W 1991 został reaktywowany Wydział X przy Urzędzie Ochrony Państwa. Jego struktury dowodzenia są autonomiczne od tej instytucji. Posiada strukturę policyjną - inspektorów i komisarzy. Najwyższym dowódcą jest nadkomisarz Elena Sawczuk. Sztab nazywany jest Sekcją Administracyjną, ma prawo powoływać inne Sekcje. W ich ramach działają Jednostki i Projekty. Funkcjonariusze posiadają legitymacje UOP. Naczelną zasadą jest dyskrecja i oszczędność środków. Jeżeli Wydział nie może poradzić sobie własnymi siłami, nie ma prawa wzywać posiłków. Musi się wówczas ograniczyć do monitoringu. I tak powinien być wdzięczny za to, że istnieje.
Wydział nawiązał współpracę z The Fate i SV-8. Stara się unikać DG i Zakonu św. Jerzego ze względu na próby przejęcia kontroli, jakie miały miejsce od początku istnienia Wydziału.
Dzisiaj Elena ma 46 lat. Na świat patrzy zmęczonymi oczami. Stara się nie pamiętać o młodości strawionej na realizacji swego marzenia. Nadal jest daleka tajemnicy swego dziadka, a czuje, że potrzebuje odpoczynku.
WAŻNE OSOBY
Nadkomisarz Elena Sawczuk, lat 46, Tropicielka Tajemnic
Sekcja Administracyjna
WYGLĄD: Szary golf i niemodna spódnica, brak makijażu. Tylko wspaniałe, kędzierzawe blond włosy, ciasno upięte, i szmaragdowe oczy marzyciela mogą nadal wielu mężczyzn przyprawić o bezsenność. Plotka głosi, że ten efekt wywołują staroegipskie perfumy. Gdy wzburzenie lub inna gwałtowna emocja sprawia, iż jej wzrok pała energią, wydaje się być dwadzieścia lat młodsza.
OSOBOWOŚĆ: Życie to szachy albo równanie trzeciego stopnia. Uczucia to dar od Boga, nie mogą jednak wpływać na polityczne decyzje. Intensywne jezuickie ćwiczenia duchowe, którym poddał ją w młodości ojciec Brennan dały jej wielką samodyscyplinę i kontrolę nad emocjami i ciałem. Właściwie dopiero od kilku lat, gdy spełniła marzenie i powołała organ, który ma możliwość zbadania okoliczności śmierci jej dziadka, dała sobie prawo do życia towarzyskiego. Jest jednak wymagająca i trudno jej znaleźć sobie partnera na dłużej.

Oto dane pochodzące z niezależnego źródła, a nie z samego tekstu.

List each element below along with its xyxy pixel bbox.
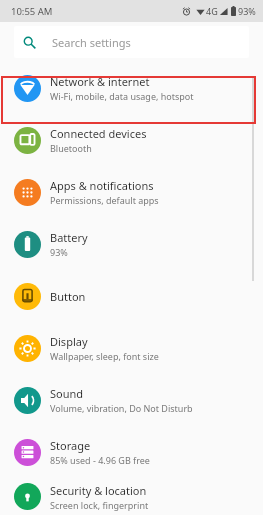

Komisarz Brennan Haley, lat 74, były jezuita
Sekcja Administracyjna
WYGLĄD: Zwykle jest to zapinany, ciemnozielony sweter i o cień jaśniejsza koszula do ciemnoszarych spodni w kant. Na uroczyste okazje zakłada krawat uniwersytetu w Dublinie. Na niezgrabnym (źle zrośniętym) palcu serdecznym lewej ręki ma dziesiątek różańca. Mimo wieku, ma silne i sprawne ciało, promieniuje energią i zdecydowaniem. W Wydziale mówi się na niego „Sfinks”.
OSOBOWOŚĆ: Zawsze otwarty do dyskusji, potępia tylko poglądy, nigdy ludzi - zawsze znajdzie w drugim coś dobrego. Przeżył potężny kryzys podczas ekskomuniki i zdołał się z niego podnieść, wykreślając Kościół ze swych stosunków z Bogiem. Nie czuje nienawiści do swych dręczycieli. Jego fascynacją jest psychologia. Posiada dar porozumienia z najtrudniejszymi ludźmi - utrzymuje ciepłe stosunki z IRA, koresponduje z dawnymi współpracownikami z Nowego Jorku. Jest humanistą. Znakomicie odnajdował się podczas ulicznych strzelanin, jak napisano w jego dossier - ma zmysł walki. Wiek nie przytępił jego sprawności, niekiedy uczestniczy w akcjach w terenie.